Howell got to know McManus well when he published McManus’ “The Deer on a Bicycle” through the EWU Press. McManus arranged for the proceeds of the book to go toward student scholarships and to support the EWU Press. They sold “thousands and thousands” of copies, Howell said. “It meant a lot to the creative writing program and the press, and ultimately the university and to the students.

“I found him to be a kind and generous, intelligent, cheerful person, almost always.”

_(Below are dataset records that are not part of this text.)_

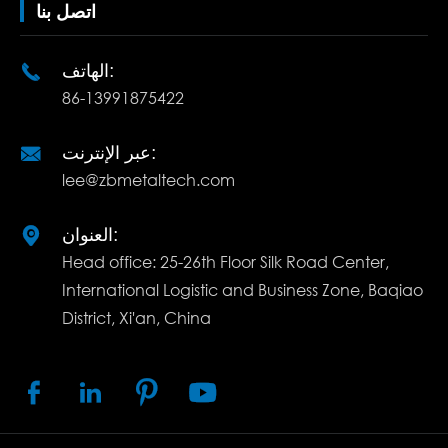
اتصل بنا
الهاتف:

86-13991875422
عبر الإنترنت:

lee@zbmetaltech.com
العنوان:

Head office: 25-26th Floor Silk Road Center,
International Logistic and Business Zone, Baqiao
District, Xi'an, China




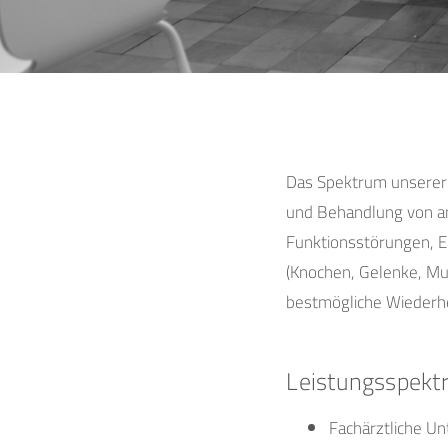
Das Spektrum unserer 
und Behandlung von a
Funktionsstörungen, 
(Knochen, Gelenke, Mus
bestmögliche Wiederher
Leistungsspektr
Fachärztliche U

McManus is survived by his wife, Darlene, their four daughters, nine grandchildren and six great-grandchildren. A private service is tentatively planned for next week at St. Joseph’s Catholic Church in Sandpoint.


----------



## SWAMPBUCK10PT (Apr 5, 2010)

* REST IN PEACE Mr McManus*


----------



## hassell (Feb 9, 2010)

Yes R.I.P. sir.


----------



## JTKillough (May 4, 2010)

Wow, my heart goes out to his family. I have fond memories of McManus's writing and in many ways, he was quite an influence on my own writings. I can't tell you how many times I thumbed through dad's Outdoor Life magazine, never stopping until I hit that last page. Such a loss. He will be greatly missed.


----------



## youngdon (Mar 10, 2010)

R. I. P. Sir. Thanks for the opportunity to read.


----------